The mesh gives you uniform transport-level gRPC metrics for every service for free. Application interceptors (§08) give you semantic detail the proxy can't see — business labels, payload-aware timing, OTel gen_ai.* attributes. Run both: mesh for the baseline golden signals, interceptors for depth.
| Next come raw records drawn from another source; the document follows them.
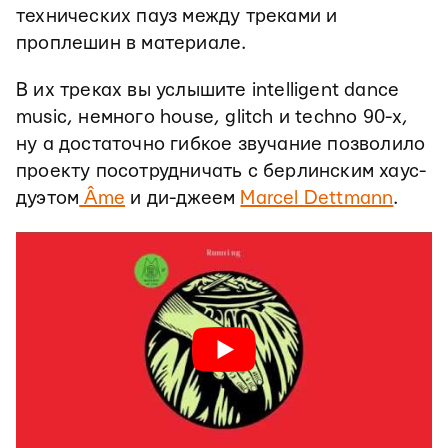
технических пауз между треками и
проплешин в материале.
В их треках вы услышите intelligent dance
music, немного house, glitch и techno 90-х,
ну а достаточно гибкое звучание позволило
проекту посотрудничать с берлинским хаус-
дуэтом
Âme
и ди-джеем
Marcel Dettmann
.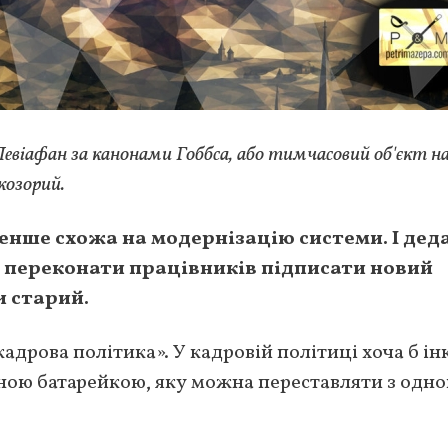
евіафан за канонами Гоббса, або тимчасовий об'єкт на
козорий.
нше схожа на модернізацію системи. І дед
в переконати працівників підписати новий
и старий.
кадрова політика». У кадровій політиці хоча б ін
ною батарейкою, яку можна переставляти з одно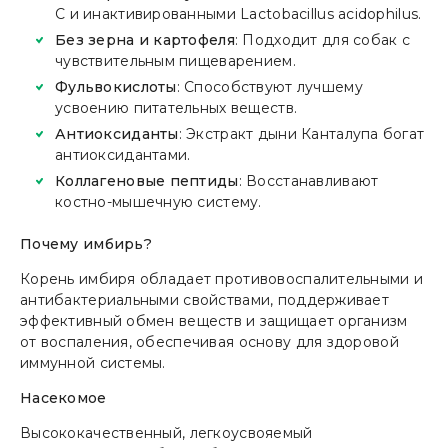
C и инактивированными Lactobacillus acidophilus.
Без зерна и картофеля
: Подходит для собак с
чувствительным пищеварением.
Фульвокислоты
: Способствуют лучшему
усвоению питательных веществ.
Антиоксиданты
: Экстракт дыни Канталупа богат
антиоксидантами.
Коллагеновые пептиды
: Восстанавливают
костно-мышечную систему.
Почему имбирь?
Корень имбиря обладает противовоспалительными и
антибактериальными свойствами, поддерживает
эффективный обмен веществ и защищает организм
от воспаления, обеспечивая основу для здоровой
иммунной системы.
Насекомое
Высококачественный, легкоусвояемый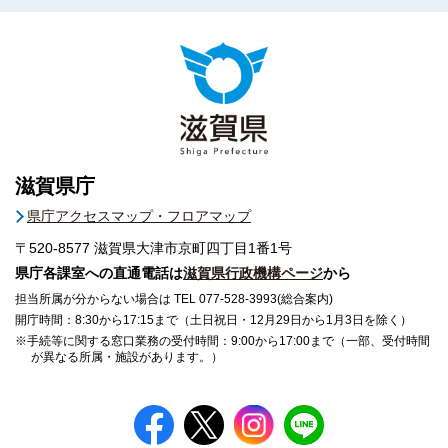
滋賀県庁
県庁アクセスマップ・フロアマップ
〒520-8577
滋賀県大津市京町四丁目1番1号
県庁各課室への直通電話は
滋賀県行政機構ページ
から
担当所属が分からない場合は TEL 077-528-3993(総合案内)
開庁時間：8:30から17:15まで（土日祝日・12月29日から1月3日を除く）
※手続等に関する窓口業務の受付時間：9:00から17:00まで（一部、受付時間
が異なる所属・施設があります。）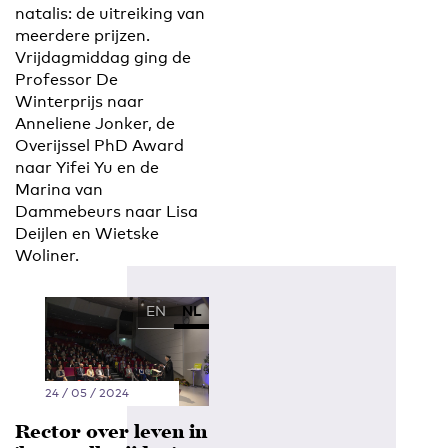
natalis: de uitreiking van
meerdere prijzen.
Vrijdagmiddag ging de
Professor De
Winterprijs naar
Anneliene Jonker, de
Overijssel PhD Award
naar Yifei Yu en de
Marina van
Dammebeurs naar Lisa
Deijlen en Wietske
Woliner.
EN
NL
24 / 05 / 2024
Rector over leven in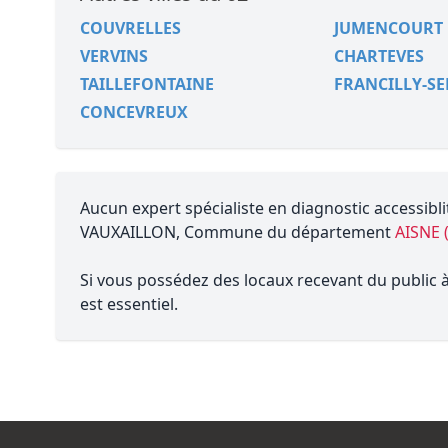
COUVRELLES
JUMENCOURT
VERVINS
CHARTEVES
TAILLEFONTAINE
FRANCILLY-S
CONCEVREUX
Aucun expert spécialiste en diagnostic accessibli
VAUXAILLON, Commune du département
AISNE 
Si vous possédez des locaux recevant du public à 
est essentiel.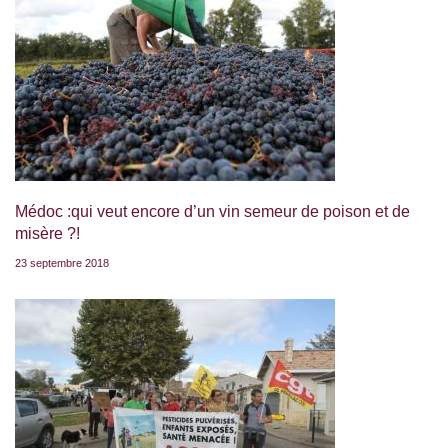
Médoc :qui veut encore d’un vin semeur de poison et de
misère ?!
23 septembre 2018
20Streaming & the gotchas list

✕ Long-lived streams vs proxy timeouts

Bidirectional and server-streaming RPCs can outlive Envoy's default idle timeout and route timeout. A route-level timeout applies to the whole stream and will kill it — so for streaming routes you usually set timeout: 0s (disabled) and rely on idle timeout + application keepalive instead.

The full gotcha checklist

Symptom	Likely cause	Fix
One pod gets all traffic	L4 balancing (port not detected as gRPC)	Set `appProtocol: grpc` / name port `grpc-*`
Streams die after ~5 min	Route timeout or idle timeout	`timeout: 0s` on the route; tune idle timeout; app keepalive
`too_many_pings` GOAWAY	Client keepalive too aggressive	Raise client keepalive interval / server `PermitWithoutStream`
New pods slow to get traffic (no mesh)	DNS resolver refresh interval	Lower resolver refresh, or move to mesh
Retries not firing	Used HTTP codes, not gRPC conditions	`retryOn: "unavailable,..."`
Streaming RPC interrupted on deploy	`maxRequestsPerConnection` low; GOAWAY on rollout	Set to `0`; graceful drain; client reconnect logic
mTLS handshake errors	Port misdetected as TCP, or PeerAuth mismatch	Declare protocol; check `PeerAuthentication` mode

★One-page cheat sheet

The five facts to never forget

1 RPC = 1 HTTP/2 stream; many streams = 1 TCP connection. Everything else follows.
gRPC status lives in HTTP/2 trailers — L4 LBs are blind to it.
Default k8s ClusterIP balances at L4 → all gRPC traffic pins to one pod.
Fix without mesh: headless Service + round_robin. Fix with mesh: nothing — Envoy balances per request.
Always set a deadline; always declare the port as gRPC.

Debugging toolkit

grpcurl introspect & call (needs reflection) · grpc_health_probe probe health · ghz load testing · istioctl proxy-config inspect Envoy clusters/routes · channelz in-process connection state · GRPC_GO_LOG_SEVERITY_LEVEL=info client tracing

Status codes worth memorizing

0 OK3 INVALID_ARGUMENT4 DEADLINE_EXCEEDED8 RESOURCE_EXHAUSTED13 INTERNAL14 UNAVAILABLE — retry16 UNAUTHENTICATED

gRPC Study Guide · Part I Fundamentals · Part II Kubernetes · Part III Istio. A living reference — verify version-specific flags (k8s gRPC probes GA 1.24+, Istio API networking.istio.io/v1) against current docs before relying on them in production.